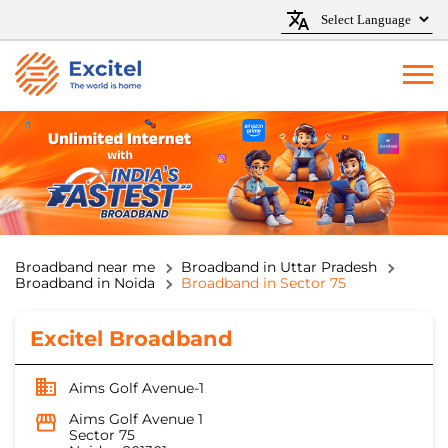
Broadband near me
Broadband in Uttar Pradesh
Broadband in Noida
Broadband in Sector 75
Excitel Broadband
Aims Golf Avenue-1
Aims Golf Avenue 1
Sector 75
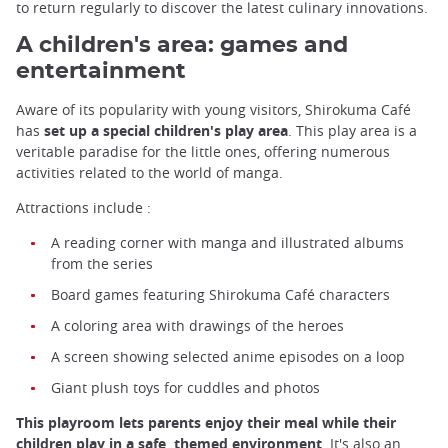
to return regularly to discover the latest culinary innovations.
A children's area: games and
entertainment
Aware of its popularity with young visitors, Shirokuma Café
has
set up a special children's play area
. This play area is a
veritable paradise for the little ones, offering numerous
activities related to the world of manga.
Attractions include :
A reading corner with manga and illustrated albums
from the series
Board games featuring Shirokuma Café characters
A coloring area with drawings of the heroes
A screen showing selected anime episodes on a loop
Giant plush toys for cuddles and photos
This playroom lets parents enjoy their meal while their
children play in a safe, themed environment
. It's also an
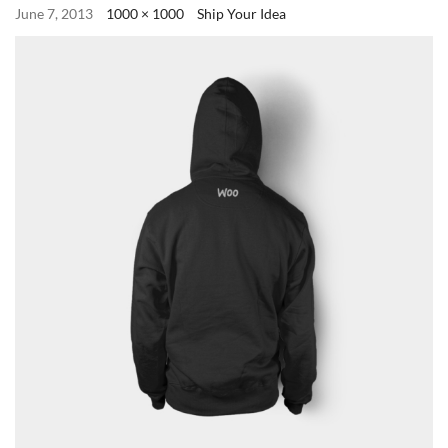
June 7, 2013
1000 × 1000
Ship Your Idea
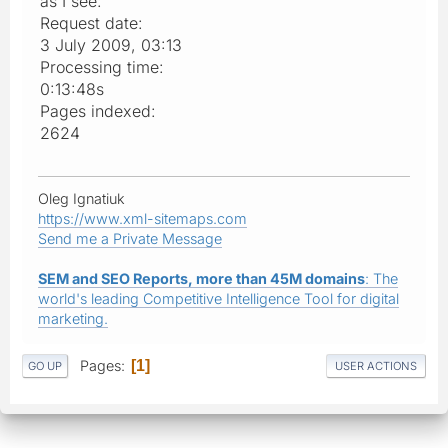
as I see:
Request date:
3 July 2009, 03:13
Processing time:
0:13:48s
Pages indexed:
2624
Oleg Ignatiuk
https://www.xml-sitemaps.com
Send me a Private Message
SEM and SEO Reports, more than 45M domains
: The
world's leading Competitive Intelligence Tool for digital
marketing.
Pages
1
GO UP
USER ACTIONS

* **DIRECTIONS FOR THIS TASK**
With the pictures removed from your copy, retype the lines above from the one that contains "Broadband in Uttar Pradesh" through the one that contains "Send me a Private Message", exactly.

* **YOUR SOLUTION**
Broadband in Uttar Pradesh
Broadband in Noida
Broadband in Sector 75
Excitel Broadband
Aims Golf Avenue-1
Aims Golf Avenue 1
Sector 75
to return regularly to discover the latest culinary innovations.
A children's area: games and
entertainment
Aware of its popularity with young visitors, Shirokuma Café
has
set up a special children's play area
. This play area is a
veritable paradise for the little ones, offering numerous
activities related to the world of manga.
Attractions include :
A reading corner with manga and illustrated albums
from the series
Board games featuring Shirokuma Café characters
A coloring area with drawings of the heroes
A screen showing selected anime episodes on a loop
Giant plush toys for cuddles and photos
This playroom lets parents enjoy their meal while their
children play in a safe, themed environment
. It's also an
June 7, 2013
1000 × 1000
Ship Your Idea
as I see:
Request date:
3 July 2009, 03:13
Processing time:
0:13:48s
Pages indexed:
2624
Oleg Ignatiuk
https://www.xml-sitemaps.com
Send me a Private Message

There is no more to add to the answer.